Saving twit_cleaned.csv to twit_cleaned (1).csv


In [None]:
#Membaca file csv
import pandas as pd
df = pd.read_csv('twit_cleaned.csv')

text = df['full_text']

# Memastikan tidak ada value yang hilang
df['full_text'] = df['full_text'].fillna('')

# Mengubah teks menjadi list
text_list = [text.split() for text in df['full_text']]

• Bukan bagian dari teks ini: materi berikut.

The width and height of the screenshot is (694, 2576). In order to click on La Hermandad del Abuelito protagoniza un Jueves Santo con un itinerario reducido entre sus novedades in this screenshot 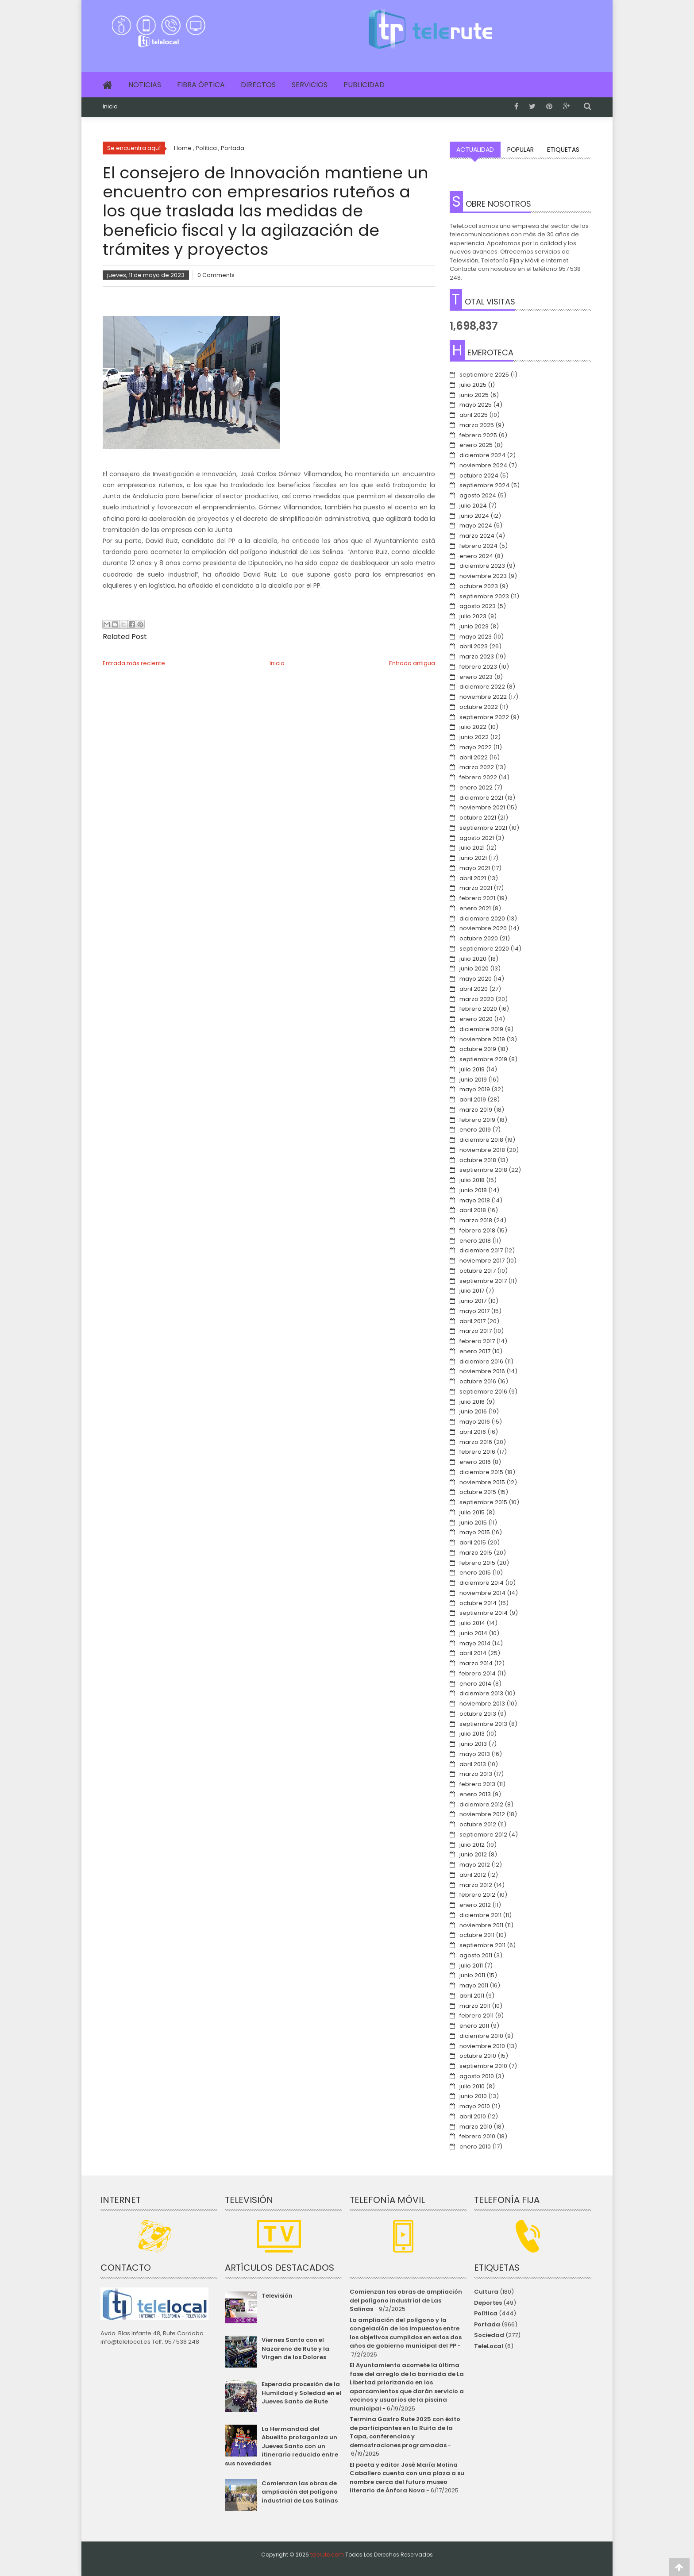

first_10_rows = df.head(10)
print(first_10_rows)

**Creating Bigram & Trigram Model**

In [None]:
import gensim

# Membuat model bigram & trigram
from gensim.models import Phrases

# Menambahkan bigram dan trigram yang muncul <=10 ke dalam document
bigram = Phrases(text_list, min_count=10)
trigram = Phrases(bigram[text_list])
for idx in range(len(text_list)):
    # Memeriksa bigram dan trigram yang ditandai dengan identifier "_"
    for token in bigram[text_list[idx]]:
        if '_' in token:
            text_list[idx].append(token)
    for token in trigram[text_list[idx]]:
        if '_' in token:
            text_list[idx].append(token)

**Create Dictionary**

In [None]:
from gensim import corpora, models

# Membuat
dictionary = corpora.Dictionary(text_list)
dictionary.filter_extremes(no_below=5, no_above=0.2)

#no_below (int, optional) – Menyimpan token yang muncul sebanyak <="no_below" dalam document.
#no_above (float, optional) – Menyimpan token yang muncul sebanyak >="no_above" dalam document. (nilai pecahan dari ukuran total corpus, bukan angka absolut).
print(dictionary)

**Create Corpus**

In [None]:
#https://radimrehurek.com/gensim/tut1.html
# Build corpus
# Converting list of documents (corpus) into Document Term Matrix using dictionary prepared above.
doc_term_matrix = [dictionary.doc2bow(doc) for doc in text_list]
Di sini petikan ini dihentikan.